Giorgio Armani Men’s Spring 2022 and Privé Shows to Be Staged With Public

MILAN — Some form of normalcy is expected to return to Milan Men’s Fashion Week, scheduled for June 18 to 22.
Although the calendar has not been released yet, while Italy gradually eases restrictions caused by the coronavirus pandemic, Giorgio Armani has revealed that his signature brand’s spring 2022 show for men will be held in front of a live audience on June 21.
It will take place in the courtyard of Via Borgonuovo 21, the building where the designer used to stage his shows before erecting the Teatro in 2001, which has since become the traditional site for his fashion events. The Teatro was designed by Japanese architect Tadao Ando in Via Bergognone, in a former Nestlé industrial area.

Also returning live, the Armani Privé couture show will be staged in Paris on July 6 at the headquarters of the Italian Embassy.
“I think the time has come to return to show in front of a live public because I think fashion only in a virtual format has no future,” Armani told WWD. “A fashion show is a tool we cannot do without because of its format, energy and effectiveness. It’s important to restore the physical shows and they can then be translated in digital experiences for a global audience. For my part, the goal is once again to send a positive signal of restart and support for Milan, my city, which has long been an undisputed capital of fashion.”

Asked about the choice of the location in Milan, Armani said that it is “especially significant.” The designer observed that he “wanted a venue that would be representative — a return to the origins and essence of fashion, which used to be proximity and intimacy, too. For the future, I imagine events that are more contained but more exciting.”
The courtyard, being outdoors, “offers more safety, but what I believe really counts is the intimacy of the location,” Armani explained.
The company also said “the return to live attendance has been decided following the current general improvement in public health with relation to the pandemic.
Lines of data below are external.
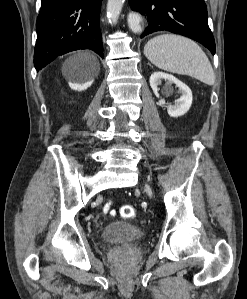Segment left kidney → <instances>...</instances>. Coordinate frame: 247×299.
I'll use <instances>...</instances> for the list:
<instances>
[{
    "label": "left kidney",
    "instance_id": "obj_1",
    "mask_svg": "<svg viewBox=\"0 0 247 299\" xmlns=\"http://www.w3.org/2000/svg\"><path fill=\"white\" fill-rule=\"evenodd\" d=\"M163 79L166 81L165 86L167 88H170L172 84H175L178 87V93L181 94V97L175 101L174 105L168 106L169 116L180 117L184 115L190 109L193 100L190 88L173 75L163 72H154L150 76L149 82L152 90L157 96L159 95L158 86L162 84Z\"/></svg>",
    "mask_w": 247,
    "mask_h": 299
}]
</instances>
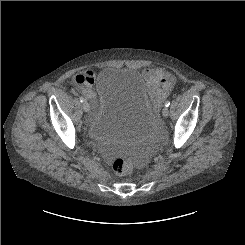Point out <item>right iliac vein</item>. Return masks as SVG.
Masks as SVG:
<instances>
[{
	"mask_svg": "<svg viewBox=\"0 0 245 245\" xmlns=\"http://www.w3.org/2000/svg\"><path fill=\"white\" fill-rule=\"evenodd\" d=\"M82 107H83L85 112H89L90 111V105H89L88 102H83Z\"/></svg>",
	"mask_w": 245,
	"mask_h": 245,
	"instance_id": "right-iliac-vein-1",
	"label": "right iliac vein"
}]
</instances>
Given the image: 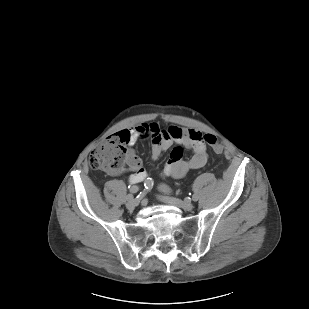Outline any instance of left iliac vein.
<instances>
[{
  "instance_id": "obj_1",
  "label": "left iliac vein",
  "mask_w": 309,
  "mask_h": 309,
  "mask_svg": "<svg viewBox=\"0 0 309 309\" xmlns=\"http://www.w3.org/2000/svg\"><path fill=\"white\" fill-rule=\"evenodd\" d=\"M162 200L168 204H171L173 206H176L178 208H182L186 211H191L194 208V205L191 202H184L180 199L169 197V196H163Z\"/></svg>"
}]
</instances>
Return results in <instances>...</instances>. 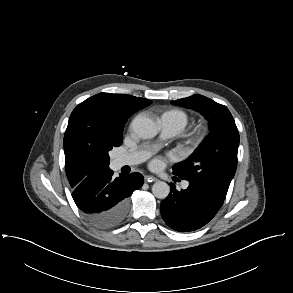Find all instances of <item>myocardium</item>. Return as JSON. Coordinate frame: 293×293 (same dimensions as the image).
I'll use <instances>...</instances> for the list:
<instances>
[{
  "mask_svg": "<svg viewBox=\"0 0 293 293\" xmlns=\"http://www.w3.org/2000/svg\"><path fill=\"white\" fill-rule=\"evenodd\" d=\"M204 138V131L201 127H197L189 135V143L193 146H197L202 142Z\"/></svg>",
  "mask_w": 293,
  "mask_h": 293,
  "instance_id": "f54148a6",
  "label": "myocardium"
}]
</instances>
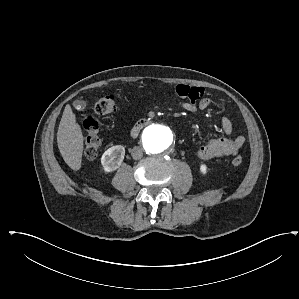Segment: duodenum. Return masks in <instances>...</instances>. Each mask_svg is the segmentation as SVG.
Listing matches in <instances>:
<instances>
[{"label": "duodenum", "instance_id": "410a0bca", "mask_svg": "<svg viewBox=\"0 0 299 299\" xmlns=\"http://www.w3.org/2000/svg\"><path fill=\"white\" fill-rule=\"evenodd\" d=\"M151 120L148 117L138 120L131 131V137L134 139L138 136L139 132L145 127Z\"/></svg>", "mask_w": 299, "mask_h": 299}]
</instances>
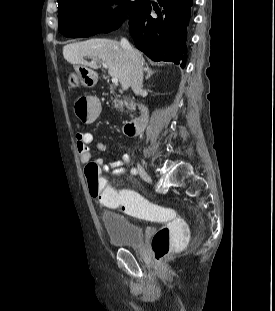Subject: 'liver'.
Listing matches in <instances>:
<instances>
[{
	"mask_svg": "<svg viewBox=\"0 0 275 311\" xmlns=\"http://www.w3.org/2000/svg\"><path fill=\"white\" fill-rule=\"evenodd\" d=\"M141 56V53L135 50ZM64 59L73 65L96 68L97 65L87 62L85 57L102 60L112 77H117L123 90L131 86L132 74L130 60L120 43L109 39H90L84 42L65 45Z\"/></svg>",
	"mask_w": 275,
	"mask_h": 311,
	"instance_id": "obj_1",
	"label": "liver"
}]
</instances>
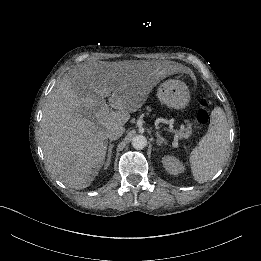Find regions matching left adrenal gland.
Returning <instances> with one entry per match:
<instances>
[{
  "instance_id": "a2214340",
  "label": "left adrenal gland",
  "mask_w": 261,
  "mask_h": 261,
  "mask_svg": "<svg viewBox=\"0 0 261 261\" xmlns=\"http://www.w3.org/2000/svg\"><path fill=\"white\" fill-rule=\"evenodd\" d=\"M156 137H157L156 143L158 146L161 147L163 144H167V142L164 140V138L160 135L159 132H156Z\"/></svg>"
}]
</instances>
The organization of the shows will comply with the distance and safety rules required by law and the actual holding of the events, in any case, will be conditional to the evolution of the pandemic.”
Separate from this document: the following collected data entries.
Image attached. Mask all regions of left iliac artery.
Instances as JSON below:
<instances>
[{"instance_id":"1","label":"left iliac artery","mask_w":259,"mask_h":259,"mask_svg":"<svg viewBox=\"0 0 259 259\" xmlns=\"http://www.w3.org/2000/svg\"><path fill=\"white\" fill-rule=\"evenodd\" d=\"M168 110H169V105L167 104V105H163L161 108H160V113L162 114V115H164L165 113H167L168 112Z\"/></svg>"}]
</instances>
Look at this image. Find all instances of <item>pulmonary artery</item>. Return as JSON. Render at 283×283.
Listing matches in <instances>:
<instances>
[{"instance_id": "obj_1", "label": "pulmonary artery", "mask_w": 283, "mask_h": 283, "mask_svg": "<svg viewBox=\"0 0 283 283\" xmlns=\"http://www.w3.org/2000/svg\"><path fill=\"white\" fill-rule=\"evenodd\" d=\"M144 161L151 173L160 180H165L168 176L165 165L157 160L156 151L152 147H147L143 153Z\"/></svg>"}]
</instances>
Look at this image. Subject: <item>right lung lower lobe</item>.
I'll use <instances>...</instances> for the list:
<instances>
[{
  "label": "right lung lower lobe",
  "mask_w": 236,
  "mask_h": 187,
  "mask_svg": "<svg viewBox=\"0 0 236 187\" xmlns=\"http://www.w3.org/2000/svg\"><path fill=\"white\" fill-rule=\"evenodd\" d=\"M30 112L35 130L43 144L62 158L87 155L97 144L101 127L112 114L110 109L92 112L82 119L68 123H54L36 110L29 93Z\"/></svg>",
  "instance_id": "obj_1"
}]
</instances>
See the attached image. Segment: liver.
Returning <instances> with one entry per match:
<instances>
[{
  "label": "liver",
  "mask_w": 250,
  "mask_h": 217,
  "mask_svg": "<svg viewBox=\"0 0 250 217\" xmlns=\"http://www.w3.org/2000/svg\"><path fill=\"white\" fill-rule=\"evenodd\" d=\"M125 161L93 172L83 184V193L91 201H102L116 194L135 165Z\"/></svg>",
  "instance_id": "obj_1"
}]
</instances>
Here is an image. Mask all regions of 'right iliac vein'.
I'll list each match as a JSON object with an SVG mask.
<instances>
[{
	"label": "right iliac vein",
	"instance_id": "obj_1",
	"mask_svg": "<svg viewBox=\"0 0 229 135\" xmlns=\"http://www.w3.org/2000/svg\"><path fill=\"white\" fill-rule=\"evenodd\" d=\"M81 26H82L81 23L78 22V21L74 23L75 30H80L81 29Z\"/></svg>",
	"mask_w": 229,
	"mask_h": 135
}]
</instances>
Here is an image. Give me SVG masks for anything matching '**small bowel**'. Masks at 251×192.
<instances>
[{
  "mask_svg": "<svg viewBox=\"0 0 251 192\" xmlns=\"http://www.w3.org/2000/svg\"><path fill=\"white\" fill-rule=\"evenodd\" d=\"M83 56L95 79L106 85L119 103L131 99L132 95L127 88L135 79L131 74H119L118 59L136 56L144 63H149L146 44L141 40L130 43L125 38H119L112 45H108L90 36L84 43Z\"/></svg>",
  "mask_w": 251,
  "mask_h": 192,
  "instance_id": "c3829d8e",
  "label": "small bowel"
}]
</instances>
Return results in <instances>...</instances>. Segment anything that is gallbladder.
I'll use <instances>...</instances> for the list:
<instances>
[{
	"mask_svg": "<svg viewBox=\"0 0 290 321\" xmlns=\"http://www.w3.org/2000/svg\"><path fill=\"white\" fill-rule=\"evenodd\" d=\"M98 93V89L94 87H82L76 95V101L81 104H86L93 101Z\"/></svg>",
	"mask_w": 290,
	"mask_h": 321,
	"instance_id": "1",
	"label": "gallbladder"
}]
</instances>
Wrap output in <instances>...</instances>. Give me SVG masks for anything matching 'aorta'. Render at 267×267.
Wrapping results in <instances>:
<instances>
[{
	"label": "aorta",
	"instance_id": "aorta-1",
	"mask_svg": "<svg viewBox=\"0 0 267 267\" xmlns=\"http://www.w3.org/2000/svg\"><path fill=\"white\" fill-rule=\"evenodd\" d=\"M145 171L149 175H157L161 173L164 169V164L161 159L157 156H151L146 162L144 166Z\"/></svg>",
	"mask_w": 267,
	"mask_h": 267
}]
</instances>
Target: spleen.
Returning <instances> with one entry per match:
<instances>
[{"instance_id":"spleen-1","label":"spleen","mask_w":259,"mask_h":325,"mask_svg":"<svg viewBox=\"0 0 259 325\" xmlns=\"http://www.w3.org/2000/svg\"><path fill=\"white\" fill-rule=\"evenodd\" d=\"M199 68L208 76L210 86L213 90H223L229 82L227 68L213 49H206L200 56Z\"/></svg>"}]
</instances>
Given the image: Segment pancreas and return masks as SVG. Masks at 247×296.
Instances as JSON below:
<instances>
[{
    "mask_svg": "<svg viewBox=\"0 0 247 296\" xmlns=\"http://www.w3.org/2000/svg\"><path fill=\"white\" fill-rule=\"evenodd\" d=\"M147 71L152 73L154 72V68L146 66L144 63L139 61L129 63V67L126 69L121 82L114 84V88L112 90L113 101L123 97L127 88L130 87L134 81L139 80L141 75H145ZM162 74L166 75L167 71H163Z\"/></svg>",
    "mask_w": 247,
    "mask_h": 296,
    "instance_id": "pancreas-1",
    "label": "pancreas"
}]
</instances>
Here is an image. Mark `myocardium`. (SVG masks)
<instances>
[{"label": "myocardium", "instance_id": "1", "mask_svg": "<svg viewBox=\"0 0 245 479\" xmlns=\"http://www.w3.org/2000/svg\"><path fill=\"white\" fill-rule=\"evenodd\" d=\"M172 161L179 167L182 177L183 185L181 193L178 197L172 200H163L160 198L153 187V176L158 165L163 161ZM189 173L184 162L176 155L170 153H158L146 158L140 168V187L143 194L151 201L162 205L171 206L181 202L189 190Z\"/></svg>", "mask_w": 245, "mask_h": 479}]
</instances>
After an initial slowdown as in the rest of Europe, Italy has been speeding up its vaccination campaign and seeing the impact of the coronavirus pandemic gradually release its grip on the country. As of Wednesday, more than 15 percent of the population had been fully vaccinated.
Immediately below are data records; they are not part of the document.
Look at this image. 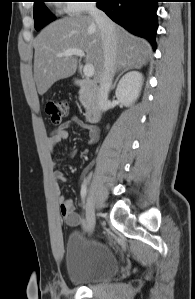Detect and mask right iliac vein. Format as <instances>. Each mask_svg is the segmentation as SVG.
Wrapping results in <instances>:
<instances>
[{
  "instance_id": "obj_1",
  "label": "right iliac vein",
  "mask_w": 195,
  "mask_h": 299,
  "mask_svg": "<svg viewBox=\"0 0 195 299\" xmlns=\"http://www.w3.org/2000/svg\"><path fill=\"white\" fill-rule=\"evenodd\" d=\"M95 227V210L93 191L90 189L86 201V229L92 232Z\"/></svg>"
}]
</instances>
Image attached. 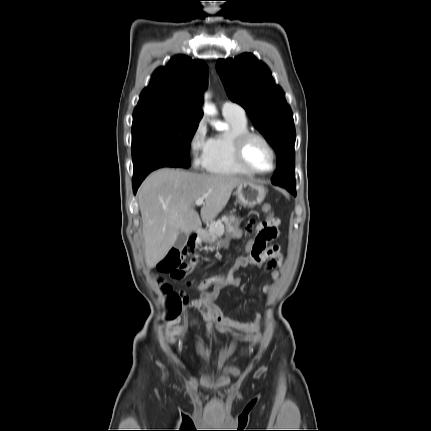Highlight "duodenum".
I'll return each mask as SVG.
<instances>
[{
    "instance_id": "410a0bca",
    "label": "duodenum",
    "mask_w": 431,
    "mask_h": 431,
    "mask_svg": "<svg viewBox=\"0 0 431 431\" xmlns=\"http://www.w3.org/2000/svg\"><path fill=\"white\" fill-rule=\"evenodd\" d=\"M205 238V231L202 228H196L193 231L190 241L192 243L201 242Z\"/></svg>"
}]
</instances>
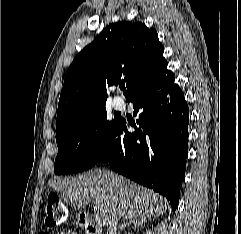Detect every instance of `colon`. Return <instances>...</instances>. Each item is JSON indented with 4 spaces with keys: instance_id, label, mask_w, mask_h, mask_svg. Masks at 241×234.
I'll return each instance as SVG.
<instances>
[{
    "instance_id": "colon-1",
    "label": "colon",
    "mask_w": 241,
    "mask_h": 234,
    "mask_svg": "<svg viewBox=\"0 0 241 234\" xmlns=\"http://www.w3.org/2000/svg\"><path fill=\"white\" fill-rule=\"evenodd\" d=\"M67 218V209L56 195H50L47 199L44 222L52 228L63 223ZM43 234V233H42Z\"/></svg>"
}]
</instances>
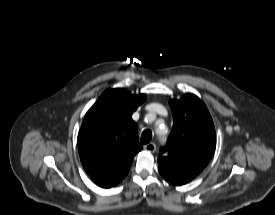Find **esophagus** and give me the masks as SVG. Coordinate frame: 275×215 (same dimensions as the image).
<instances>
[{
    "instance_id": "obj_1",
    "label": "esophagus",
    "mask_w": 275,
    "mask_h": 215,
    "mask_svg": "<svg viewBox=\"0 0 275 215\" xmlns=\"http://www.w3.org/2000/svg\"><path fill=\"white\" fill-rule=\"evenodd\" d=\"M144 149L148 152L153 153L156 151V144L155 143L146 144V145H144Z\"/></svg>"
}]
</instances>
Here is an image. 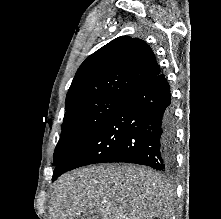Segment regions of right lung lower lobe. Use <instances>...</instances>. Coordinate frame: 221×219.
Segmentation results:
<instances>
[{
  "label": "right lung lower lobe",
  "mask_w": 221,
  "mask_h": 219,
  "mask_svg": "<svg viewBox=\"0 0 221 219\" xmlns=\"http://www.w3.org/2000/svg\"><path fill=\"white\" fill-rule=\"evenodd\" d=\"M175 138L170 88L159 74L125 95L94 135L56 166L52 180L66 171L106 162L169 171L175 163Z\"/></svg>",
  "instance_id": "obj_1"
}]
</instances>
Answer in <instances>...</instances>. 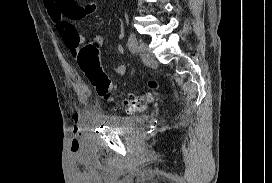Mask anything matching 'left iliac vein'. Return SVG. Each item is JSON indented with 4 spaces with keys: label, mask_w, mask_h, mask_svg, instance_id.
<instances>
[{
    "label": "left iliac vein",
    "mask_w": 272,
    "mask_h": 183,
    "mask_svg": "<svg viewBox=\"0 0 272 183\" xmlns=\"http://www.w3.org/2000/svg\"><path fill=\"white\" fill-rule=\"evenodd\" d=\"M138 52L140 54V57L142 61L145 64H153L155 61L154 55L151 53L147 43L145 42H140L138 45Z\"/></svg>",
    "instance_id": "left-iliac-vein-1"
}]
</instances>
In February last year, Armani was quick to react to the sudden spread of the pandemic in Italy, deciding to hold his signature brand’s fall 2020 show behind closed doors at the tail end of Milan Women’s Fashion Week.
As reported, Pitti Immagine has released its final schedule of physical trade shows taking place starting in late June. In particular, leading men’s wear trade show Pitti Uomo will be held IRL June 30 to July 2, one day less than usual in sync with exhibitors’ demand for maximum concentration and cost savings.  
As a result, unlike previous seasons, Pitti Uomo will run after Milan and Paris Men’s Fashion Week, which is scheduled for June 22 to 27.  

Armani skipped his regular show during Paris Couture Week in July last year and had initially planned to hold the Armani Privé show in his headquarters in Milan on Jan. 26. However, due to the spread of the pandemic in Italy at the time, it took place behind closed doors in the Italian city without an audience and was livestreamed on the brand’s social media channels as part of the Paris Couture Week calendar.
As France gradually lifts pandemic-related restrictions, the next edition of Paris Fashion Week for men’s wear has been cleared for physical shows and presentations, scheduled for June 22 to 27. Likewise, Haute Couture Week in Paris is to take place from July 5 to 8 in the French capital with physical shows and presentations.